SimulationResult

class py_wake.wind_farm_models.wind_farm_model.SimulationResult(windFarmModel, localWind, type_i, WS_eff_ilk, TI_eff_ilk, power_ilk, ct_ilk, **kwargs)[source]

Simulation result returned when calling a WindFarmModel object

aep_ilk([normalize_probabilities, ...])

Anual Energy Production of all turbines (i), wind directions (l) and wind speeds (k) in in GWh

aep([normalize_probabilities, ...])

Anual Energy Production (sum of all wind turbines, directions and speeds) in GWh.

flow_map([grid, wd, ws, time, D_dst])

Return a FlowMap object with WS_eff and TI_eff of all grid points

aep(normalize_probabilities=False, with_wake_loss=True, hours_pr_year=8760, linear_power_segments=False)[source]

Anual Energy Production (sum of all wind turbines, directions and speeds) in GWh.

See aep_ilk

aep_ilk(normalize_probabilities=False, with_wake_loss=True)[source]

Anual Energy Production of all turbines (i), wind directions (l) and wind speeds (k) in in GWh

Parameters:
  • normalize_propabilities (Optional bool, defaults to False) –

    In case only a subset of all wind speeds and/or wind directions is simulated, this parameter determines whether the returned AEP represents the energy produced in the fraction of a year where these flow cases occur or a whole year of only these cases. If for example, wd=[0], then - False means that the AEP only includes energy from the faction of year

    with northern wind (359.5-0.5deg), i.e. no power is produced the rest of the year. - True means that the AEP represents a whole year of northen wind.

  • with_wake_loss (Optional bool, defaults to True) –

    If True, wake loss is included, i.e. power is calculated using local effective wind speed

    If False, wake loss is neglected, i.e. power is calculated using local free flow wind speed

flow_map(grid=None, wd=None, ws=None, time=None, D_dst=0)[source]
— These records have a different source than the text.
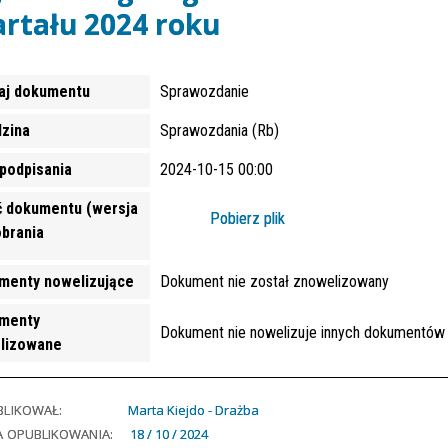
rtału 2024 roku
aj dokumentu
Sprawozdanie
dzina
Sprawozdania (Rb)
podpisania
2024-10-15 00:00
ć dokumentu (wersja
Pobierz plik
obrania
menty nowelizujące
Dokument nie został znowelizowany
menty
Dokument nie nowelizuje innych dokumentów
lizowane
BLIKOWAŁ:
Marta Kiejdo - Drażba
A OPUBLIKOWANIA:
18 / 10 / 2024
Return a FlowMap object with WS_eff and TI_eff of all grid points

Parameters:
  • grid (Grid or tuple(X, Y, x, y, h)) –

    Grid, e.g. HorizontalGrid or

    tuple(X, Y, x, y, h) where X, Y is the meshgrid for visualizing data

    and x, y, h are the flattened grid points

  • wd (int, float, array_like or None) – Wind directions to include in the flow map (if more than one, an weighted average will be computed) The simulation result must include the requested wind directions. If None, an weighted average of all wind directions from the simulation results will be computed. Note, computing a flow map with multiple wind directions may be slow

  • ws (int, array_like or None) – Same as “wd”, but for wind speed

  • ws – Same as “wd”, but for time

  • D_dst (int, float or None) – In combination with a rotor average model, D_dst defines the downstream rotor diameter at which the deficits will be averaged

See also

pywake.wind_farm_models.flow_map.FlowMap

static load(filename, wfm)[source]

Manually trigger loading and/or computation of this dataset’s data from disk or a remote source into memory and return this dataset. Unlike compute, the original dataset is modified and returned.
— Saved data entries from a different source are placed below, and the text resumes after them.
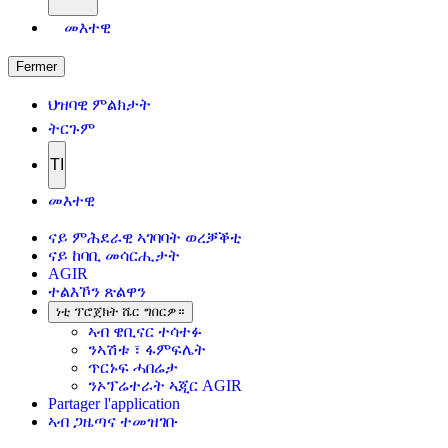
መእተዊ
Fermer
ህዝባዊ ምልክታት
ትርጉም
TI
መእተዊ
ናይ ምሕደራዊ ኣገባባት ወረቓቕቲ
ናይ ከባቢ መሳርሒታት
AGIR
ተልእኾን ጽልዋን
ነቲ ፕሮጀክት ሼር ግበርዎ።
ኣብ ዌቢናር ተሳተፉ
ንኣሽቱ ፣ ፋምፍሌት
ጥርኑፍ ሓበሬታ
ንኦፕሬተራት ኣጂር AGIR
Partager l'application
ኣብ ጋዜጣና ተመዝገቡ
Normally, it should not be necessary to call this method in user code, because all xarray functions should either work on deferred data or load data automatically. However, this method can be necessary when working with many file objects on disk.

Parameters:

**kwargs (dict) – Additional keyword arguments passed on to dask.compute.

See also

dask.compute

sel(indexers=None, method=None, tolerance=None, drop=False, **indexers_kwargs)[source]
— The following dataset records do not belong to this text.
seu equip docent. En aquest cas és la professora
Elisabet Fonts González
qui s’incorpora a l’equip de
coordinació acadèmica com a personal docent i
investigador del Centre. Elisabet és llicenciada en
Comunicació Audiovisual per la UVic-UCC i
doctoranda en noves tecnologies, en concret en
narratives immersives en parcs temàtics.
Returns a new dataset with each array indexed by tick labels along the specified dimension(s).

In contrast to Dataset.isel, indexers for this method should use labels instead of integers.

Under the hood, this method is powered by using pandas’s powerful Index objects. This makes label based indexing essentially just as fast as using integer indexing.

It also means this method uses pandas’s (well documented) logic for indexing. This means you can use string shortcuts for datetime indexes (e.g., ‘2000-01’ to select all values in January 2000). It also means that slices are treated as inclusive of both the start and stop values, unlike normal Python indexing.

Parameters:
  • indexers (dict, optional) – A dict with keys matching dimensions and values given by scalars, slices or arrays of tick labels. For dimensions with multi-index, the indexer may also be a dict-like object with keys matching index level names. If DataArrays are passed as indexers, xarray-style indexing will be carried out. See indexing for the details. One of indexers or indexers_kwargs must be provided.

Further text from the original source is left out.